There are a lot of different tools you can use to build a site like this. To start, I'd focus on doing something simple and seeing if you can get some traction that way. For instance, if I were in your shoes I might start by building a basic blog and then doing posts about events that are coming up on the calendar. Search your newspaper and promote your site to local events coordinators to find additional events for your site and list it all for free. You can even extend it and give a little of your own input and feedback about what's happening and how you've found it fun in the past. Make it personable and I think it would be more attractive. Then in each post tag it with the zip code of the address where the event is taking place or something like that. Then people could review what's happening by zip code.
That way you can get started with your idea and see if you can put some "legs" on it.
First of all, don't get excited, because at this point, I don't have a clue how to build a web site! The reason I am posting here is because when you said something about "mud runs" and "tractor pulls", you got my attention! I really like to watch those when I get a chance. I'll be watching this post to see where it takes you. Like Rob said, you've got a good idea, so let it rock!
Also, I would highly recommend Rob Orr's expertise. He has done MANY web sites for others. He's also very trusted around the 48 Days community. :)
Above all, have fun with this, -Archie
here is some examples of what it might take to do what you want to do for your area.
It will be a good service for your community to get one started. If I remember correctly, the nowplaying website got a grant to start the website. check with your local chamber of commerce to see if they know of something similar already available for your community and if not would they be willing to help you get it going.
You got nothing to lose by contacting these webmasters to see how they got started and how to put the website together. Maybe they will let you use the same setup or franchise it for your area. You are not a direct competitor and it is always good to find a mentor so your can reduce the learning curve and learn from their mistakes.
best of luck
There are many sites like these, and they are very useful! It doesn't have to cost you much to get a website going. Actually, for the cost of a domain name, you're all set.
Jeff Long and Andy Traub are excellent resources for how to build a Wordpress website. There are many templates that are completely free to set up.
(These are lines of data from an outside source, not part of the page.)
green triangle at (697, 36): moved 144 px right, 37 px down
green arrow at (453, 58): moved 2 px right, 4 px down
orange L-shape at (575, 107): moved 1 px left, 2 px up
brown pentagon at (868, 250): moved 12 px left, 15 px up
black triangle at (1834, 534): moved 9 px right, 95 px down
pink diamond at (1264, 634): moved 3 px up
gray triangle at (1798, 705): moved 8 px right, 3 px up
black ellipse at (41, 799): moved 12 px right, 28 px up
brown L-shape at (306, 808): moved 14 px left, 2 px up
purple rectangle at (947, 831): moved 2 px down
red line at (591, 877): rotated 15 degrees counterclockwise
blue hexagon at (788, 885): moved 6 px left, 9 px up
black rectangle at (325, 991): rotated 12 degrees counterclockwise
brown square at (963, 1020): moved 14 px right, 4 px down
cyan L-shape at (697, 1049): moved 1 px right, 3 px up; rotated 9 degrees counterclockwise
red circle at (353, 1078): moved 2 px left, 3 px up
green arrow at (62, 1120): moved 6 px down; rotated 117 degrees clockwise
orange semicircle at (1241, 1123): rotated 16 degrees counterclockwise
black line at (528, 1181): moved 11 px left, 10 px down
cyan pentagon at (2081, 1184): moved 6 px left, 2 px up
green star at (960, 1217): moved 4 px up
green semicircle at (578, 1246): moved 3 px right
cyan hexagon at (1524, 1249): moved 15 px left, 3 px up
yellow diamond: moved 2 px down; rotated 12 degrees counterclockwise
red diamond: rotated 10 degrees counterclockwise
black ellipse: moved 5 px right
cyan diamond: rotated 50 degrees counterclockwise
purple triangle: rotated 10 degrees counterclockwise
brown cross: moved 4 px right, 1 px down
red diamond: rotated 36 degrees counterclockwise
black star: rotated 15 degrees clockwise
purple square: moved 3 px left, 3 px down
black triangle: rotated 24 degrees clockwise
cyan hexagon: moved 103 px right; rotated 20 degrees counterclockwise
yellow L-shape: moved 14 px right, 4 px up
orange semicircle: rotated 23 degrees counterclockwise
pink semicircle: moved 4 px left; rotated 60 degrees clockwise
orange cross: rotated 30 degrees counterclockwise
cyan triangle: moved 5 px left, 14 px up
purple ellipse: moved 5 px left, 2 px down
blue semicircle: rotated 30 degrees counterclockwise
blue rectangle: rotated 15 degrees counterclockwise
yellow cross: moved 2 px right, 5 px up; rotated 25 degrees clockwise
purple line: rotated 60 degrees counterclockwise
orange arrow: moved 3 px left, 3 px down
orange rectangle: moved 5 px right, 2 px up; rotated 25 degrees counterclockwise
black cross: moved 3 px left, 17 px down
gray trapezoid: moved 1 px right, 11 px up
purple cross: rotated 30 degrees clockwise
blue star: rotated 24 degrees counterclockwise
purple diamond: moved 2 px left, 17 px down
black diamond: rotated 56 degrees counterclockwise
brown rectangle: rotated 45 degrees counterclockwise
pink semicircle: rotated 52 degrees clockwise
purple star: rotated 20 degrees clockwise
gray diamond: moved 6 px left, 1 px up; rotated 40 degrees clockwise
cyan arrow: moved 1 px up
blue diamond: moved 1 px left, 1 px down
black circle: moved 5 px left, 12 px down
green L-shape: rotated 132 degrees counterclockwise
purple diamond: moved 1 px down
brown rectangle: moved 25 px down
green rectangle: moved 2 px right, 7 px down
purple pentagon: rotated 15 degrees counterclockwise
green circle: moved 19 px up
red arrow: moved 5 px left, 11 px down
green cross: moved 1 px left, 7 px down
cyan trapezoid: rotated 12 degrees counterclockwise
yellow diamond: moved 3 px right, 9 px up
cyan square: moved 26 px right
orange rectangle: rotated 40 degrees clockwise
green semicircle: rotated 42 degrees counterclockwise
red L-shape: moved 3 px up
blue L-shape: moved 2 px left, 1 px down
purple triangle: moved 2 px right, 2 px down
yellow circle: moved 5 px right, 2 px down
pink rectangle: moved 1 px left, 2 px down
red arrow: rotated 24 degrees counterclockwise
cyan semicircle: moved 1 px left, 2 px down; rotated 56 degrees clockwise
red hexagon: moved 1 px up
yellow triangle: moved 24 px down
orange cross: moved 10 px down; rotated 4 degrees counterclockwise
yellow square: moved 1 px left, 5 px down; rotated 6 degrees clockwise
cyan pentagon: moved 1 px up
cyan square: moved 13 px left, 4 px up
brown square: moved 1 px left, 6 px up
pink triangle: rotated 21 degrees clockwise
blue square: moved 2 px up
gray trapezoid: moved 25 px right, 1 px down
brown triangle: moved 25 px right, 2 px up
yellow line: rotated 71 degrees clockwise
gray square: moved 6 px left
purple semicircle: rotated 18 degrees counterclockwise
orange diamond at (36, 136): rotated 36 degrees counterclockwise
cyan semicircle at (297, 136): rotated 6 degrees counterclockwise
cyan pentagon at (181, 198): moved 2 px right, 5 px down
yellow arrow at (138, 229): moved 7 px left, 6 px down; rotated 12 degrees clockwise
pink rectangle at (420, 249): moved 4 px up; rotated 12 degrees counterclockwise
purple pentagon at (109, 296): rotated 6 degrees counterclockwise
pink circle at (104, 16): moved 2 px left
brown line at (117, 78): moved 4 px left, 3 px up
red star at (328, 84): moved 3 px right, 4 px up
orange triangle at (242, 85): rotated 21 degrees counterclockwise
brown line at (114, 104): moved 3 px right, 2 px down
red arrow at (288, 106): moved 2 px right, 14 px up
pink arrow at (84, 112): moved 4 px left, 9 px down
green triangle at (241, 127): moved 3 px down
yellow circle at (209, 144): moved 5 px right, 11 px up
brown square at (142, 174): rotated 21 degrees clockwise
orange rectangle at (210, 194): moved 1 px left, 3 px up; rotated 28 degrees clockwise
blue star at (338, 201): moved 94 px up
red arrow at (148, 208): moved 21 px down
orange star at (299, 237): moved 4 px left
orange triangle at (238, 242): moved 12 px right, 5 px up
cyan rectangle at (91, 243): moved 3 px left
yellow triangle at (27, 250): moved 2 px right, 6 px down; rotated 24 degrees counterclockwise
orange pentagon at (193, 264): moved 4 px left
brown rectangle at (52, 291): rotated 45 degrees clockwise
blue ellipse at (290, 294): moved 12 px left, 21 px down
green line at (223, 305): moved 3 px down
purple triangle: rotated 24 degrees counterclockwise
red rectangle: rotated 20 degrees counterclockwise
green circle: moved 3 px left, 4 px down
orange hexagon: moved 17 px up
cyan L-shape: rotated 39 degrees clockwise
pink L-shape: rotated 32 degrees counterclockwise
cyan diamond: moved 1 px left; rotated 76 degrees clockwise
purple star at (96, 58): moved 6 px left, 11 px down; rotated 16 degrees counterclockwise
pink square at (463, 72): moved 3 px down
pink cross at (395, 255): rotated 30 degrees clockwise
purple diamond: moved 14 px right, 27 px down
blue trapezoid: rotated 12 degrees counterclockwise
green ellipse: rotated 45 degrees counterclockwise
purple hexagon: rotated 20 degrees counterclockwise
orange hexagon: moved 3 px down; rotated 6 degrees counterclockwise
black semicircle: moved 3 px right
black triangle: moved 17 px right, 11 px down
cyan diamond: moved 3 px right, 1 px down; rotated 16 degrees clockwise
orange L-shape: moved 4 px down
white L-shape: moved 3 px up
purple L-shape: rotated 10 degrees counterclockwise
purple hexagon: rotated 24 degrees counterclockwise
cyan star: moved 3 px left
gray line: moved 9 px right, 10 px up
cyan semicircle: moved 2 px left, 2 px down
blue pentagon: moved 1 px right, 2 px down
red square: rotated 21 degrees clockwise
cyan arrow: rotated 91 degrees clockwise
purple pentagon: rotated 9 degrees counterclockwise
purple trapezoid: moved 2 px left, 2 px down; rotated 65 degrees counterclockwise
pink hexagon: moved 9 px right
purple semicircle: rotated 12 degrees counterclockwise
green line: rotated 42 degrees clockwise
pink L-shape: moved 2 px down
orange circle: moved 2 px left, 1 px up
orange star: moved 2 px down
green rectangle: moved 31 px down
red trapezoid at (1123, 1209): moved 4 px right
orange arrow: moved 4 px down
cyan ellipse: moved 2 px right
I would recommend you have a list of things going on, and a way for people to comment/review the events - again, very easy in a wordpress website - you simply set it up as a blog post. The monetary piece of it...you will do better by not going to the event hosts, but through sponsors and affiliate links- once you've built an audience and have some momentum, that's when you will want to go to local businesses - restaurants, etc - that may want to advertise on the site - since people are going there to see what events are going on, they may want to grab a bite to eat - great incentive for a restaurant to advertise with a coupon or something. Then, you can always monetize through affiliate links. On 48 Days, it costs nothing to be an affiliate and, when someone clicks through and purchases, you get 15% commission on anything they buy - affiliate relationships like that would be another great resource for you.
If you are looking at building an app, here are some app guys that may be able to help you out:
> or maybe someone design it for a percentage
To the extent that you're serious about pursuing this idea, you need to think through a business model that makes sense if you want to recruit a web developer to work with you.
As a the owner of a custom web database development company, my first question would be, "a percentage of what"? We've done work before for a percentage of future revenue, but only when there was a business model that made sense for it.
Regarding your particular idea, my second question would be, "in light of your business model, how do you plan to fill it up with events/content from all over"? You could always start with a specific geographic area, because the smaller area you make it the easier it will be to have "complete" event coverage, but also the smaller you make it, the harder it could be to make money on it. (From the site creation / programming perspective, it's not that much more involved to create a website that does this for the entire country as it is that does it for a small town, as long as you're going to use zip code distance math in either one and build it on a solid infrastructure.)
As a former mentor once told me, "It's time to sharpen the pencils and work out some numbers."